• [Your instructions]:
Find the lines below in which the string "šlechty" occurs. Copy each one.

[Stored entries]
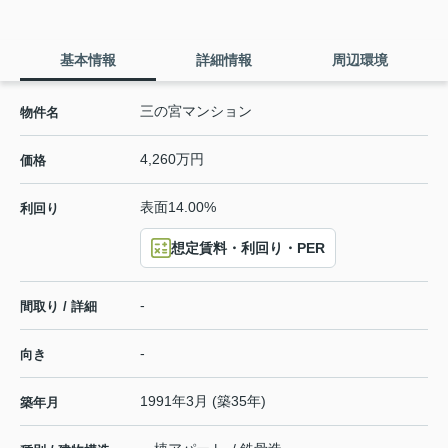
基本情報
詳細情報
周辺環境
三の宮マンション
物件名
4,260万円
価格
表面14.00%
利回り
想定賃料・利回り・PER
-
間取り / 詳細
-
向き
1991年3月 (築35年)
築年月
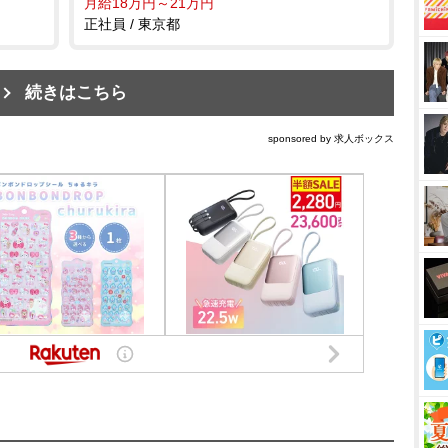
月給18万円～21万円
正社員 / 東京都
続きはこちら
sponsored by 求人ボックス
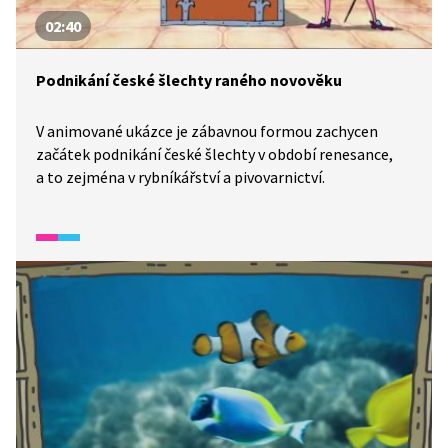
02:40
Podnikání české šlechty raného novověku
V animované ukázce je zábavnou formou zachycen
začátek podnikání české šlechty v období renesance,
a to zejména v rybníkářství a pivovarnictví.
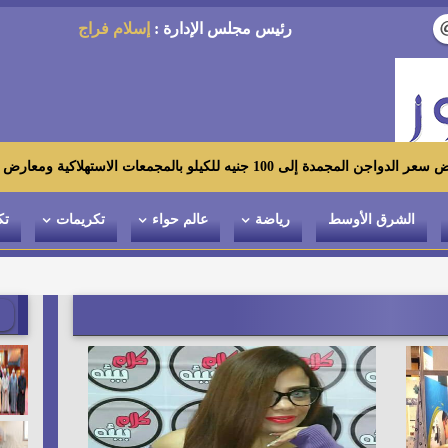
رئيس مجلس الإدارة :
إسلام فراج
الاستهلاكية ومعارض «أهلاً رمضان»
الشرق الأوسط
رياضة
عالم حواء
تكريمات
تك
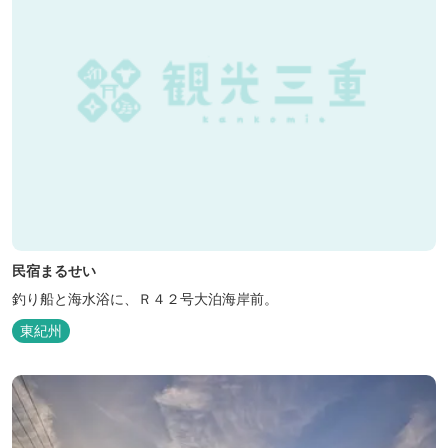
民宿まるせい
釣り船と海水浴に、Ｒ４２号大泊海岸前。
東紀州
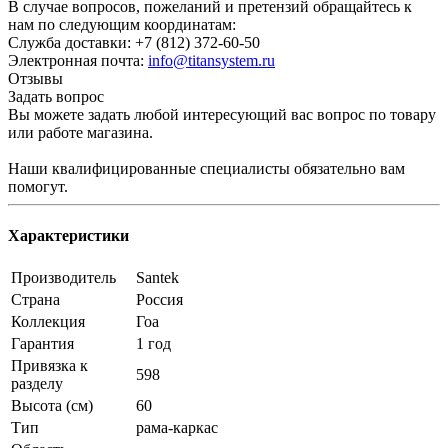
В случае вопросов, пожеланий и претензий обращайтесь к
нам по следующим координатам:
Служба доставки: +7 (812) 372-60-50
Электронная почта:
info@titansystem.ru
Отзывы
Задать вопрос
Вы можете задать любой интересующий вас вопрос по товару
или работе магазина.
Наши квалифицированные специалисты обязательно вам
помогут.
Характеристики
Производитель
Santek
Страна
Россия
Коллекция
Гоа
Гарантия
1 год
Привязка к
598
разделу
Высота (см)
60
Тип
рама-каркас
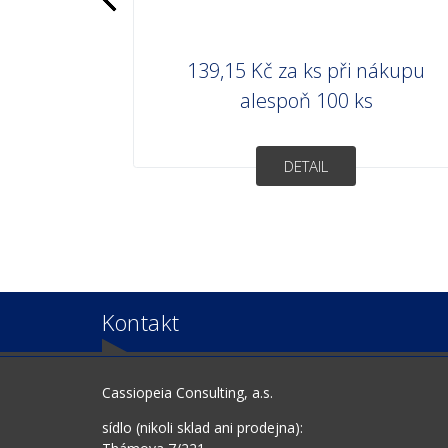
139,15 Kč
za ks při nákupu
alespoň 100 ks
DETAIL
Kontakt
Cassiopeia Consulting, a.s.
sídlo (nikoli sklad ani prodejna):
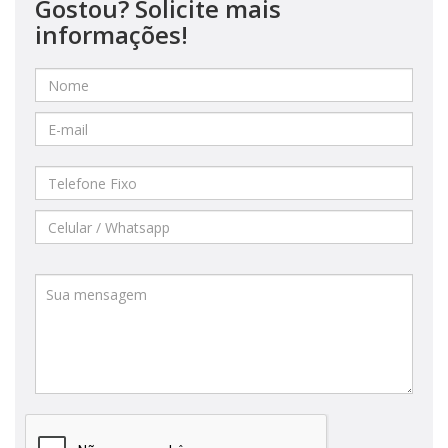
Gostou? Solicite mais
informações!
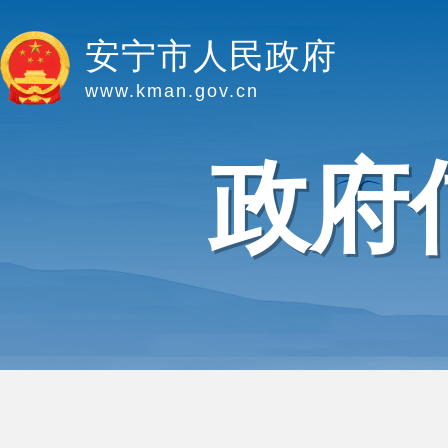
安宁市人民政府
www.kman.gov.cn
政府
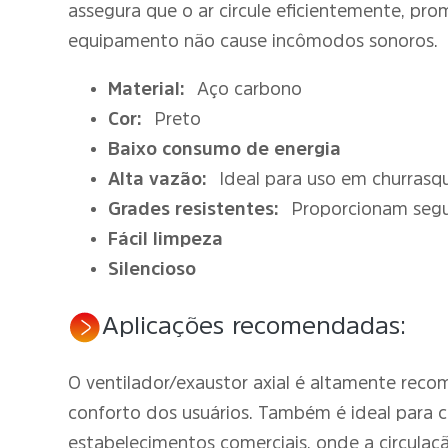
assegura que o ar circule eficientemente, p
equipamento não cause incômodos sonoros.
Material:
Aço carbono
Cor:
Preto
Baixo consumo de energia
Alta vazão:
Ideal para uso em churrasqu
Grades resistentes:
Proporcionam segu
Fácil limpeza
Silencioso
Aplicações recomendadas:
O ventilador/exaustor axial é altamente recom
conforto dos usuários. Também é ideal para 
estabelecimentos comerciais, onde a circulaçã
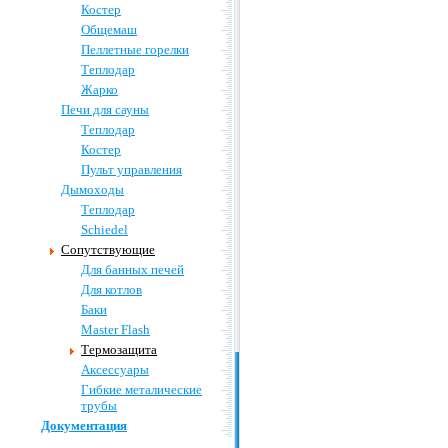
Костер
Общемаш
Пеллетные горелки
Теплодар
Жарко
Печи для сауны
Теплодар
Костер
Пульт управления
Дымоходы
Теплодар
Schiedel
Сопутствующие
Для банных печей
Для котлов
Баки
Master Flash
Термозащита
Аксессуары
Гибкие металические
трубы
Документация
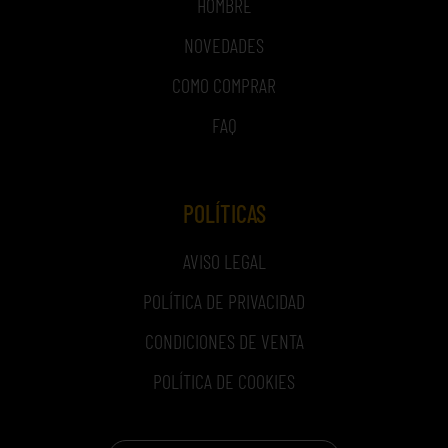
HOMBRE
NOVEDADES
COMO COMPRAR
FAQ
POLÍTICAS
AVISO LEGAL
POLÍTICA DE PRIVACIDAD
CONDICIONES DE VENTA
POLÍTICA DE COOKIES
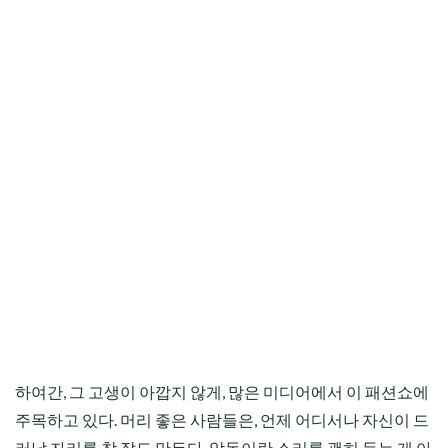
하여간, 그 고생이 아깝지 않게, 많은 미디어에서 이 패션쇼에
주목하고 있다. 머리 좋은 사람들은, 언제 어디서나 자신이 드
러날 자리를 참 잘도 만든다. 악동이란 소리를 괜히 듣는 게 아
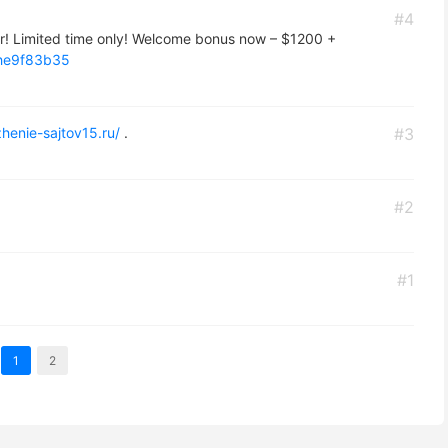
#4
er! Limited time only! Welcome bonus now – $1200 +
/he9f83b35
henie-sajtov15.ru/
.
#3
#2
#1
1
2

• [Expected answer]:
Podnikání české šlechty raného novověku
začátek podnikání české šlechty v období renesance,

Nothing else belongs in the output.